“For those whom the Lord loves He disciplines, and He scourges every son whom He receives.”

Have you heard the phrase, perhaps from a parental figure, “This will hurt me more than it will hurt you” and you thought, “yeah, sure?”  Or, “I’m doing this because I love you.”

It’s unlikely any of us reading this have experienced an actual scourging (The Oxford describes the instrument as “a whip used as an instrument of punishment,” and the act as “whip (someone) as a punishment.” The root is from Latin, “to whip thoroughly.”  Paul is quoting here from Proverbs 3:12:  “For whom the Lord loves He reproves, even as a father corrects the son in whom he delights.”

Setting aside physical discipline by earthly fathers, what is this “scourging” that we are promised to receive from our heavenly Father?

A recruit in the armed forces goes through something called “boot camp.” It’s a planned series of exercises and training routines, designed to make an effective soldier out of someone who is not.  The Navy recently went against the trend in our culture when they increased the level of difficulty in their training base at Great Lakes, Illinois, as noted in the Navy Times.

“The key now is to hike a recruit’s ‘resiliency’ — learning to take a hit and then get back into the fight without shutting down…that’s a lesson that works in battle or in life,” says Capt. Erik Thors, Recruit Training Command’s skipper.
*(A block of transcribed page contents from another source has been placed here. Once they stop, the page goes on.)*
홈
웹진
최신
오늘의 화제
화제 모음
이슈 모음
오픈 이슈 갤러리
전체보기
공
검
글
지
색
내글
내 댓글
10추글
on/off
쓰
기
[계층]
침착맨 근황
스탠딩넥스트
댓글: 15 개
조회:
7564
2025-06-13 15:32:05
“‘We do not want sailors to buckle,’ he said. ‘When the ship takes a missile and shrapnel flies or maybe their shipmate doesn’t make it and they find themselves in a compartment that’s flooding. Are they clutch enough to make a decision on their own and be the one to close the hatch? And sailors know what that means — the difficult decision to save the ship, to keep fighting the ship.’”

Often new Christians (or those being encouraged to accept Christ) are led to believe that they now will be on a bed of roses, that they will have no more trials or tribulations. We are being disingenuous to present the Christian life as free from troubles. From the eternal perspective, the Christian is immediately a citizen of Heaven with all the vast eternal benefits secured by the sprinkled blood of Christ.  But whether we are a new Christian or seasoned by decades of following Christ, we are all still together in boot camp. Our loving Father will not leave us in a place of immaturity in our faith, and orders our circumstances and situations, however unpleasant, to direct us into lives pleasing to Him and fit for eternity.
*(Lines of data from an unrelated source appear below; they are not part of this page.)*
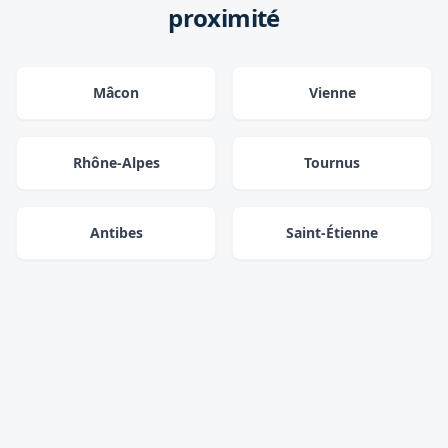
proximité
Mâcon
Vienne
Rhône-Alpes
Tournus
Antibes
Saint-Étienne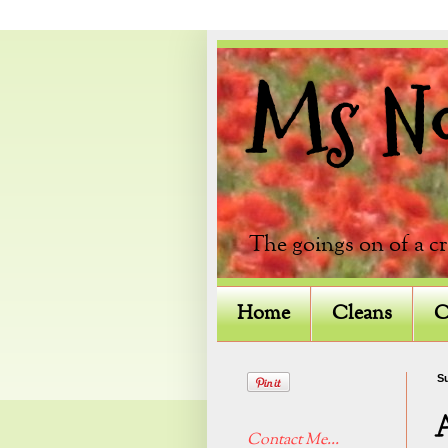
Ms Not
The goings on of a c
Home
Cleans
C
Su
Contact Me...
Many of us have years of secular thinking and wrong behavior to overcome ­– through discipline. And even for those of us raised in a Christian environment, we are constantly assailed by things that draw us away – the “encumbrances and sins which so easily entangle us.”

The Hebrews being addressed here were experiencing persecution; Charles Swindoll points out, “The message of the superiority of Jesus would have been particularly important to Jewish Christians in Rome, who were struggling under Nero’s persecution and were considering moving back toward the Mosaic Law… [it] showed these Jewish Christian believers that, though they were faced with suffering, they were indeed following a better way . . . and they should persevere.”

God loves us too much to let us stay the way we are… we are called to be warriors in the Faith, and He is training us to fulfill our calling.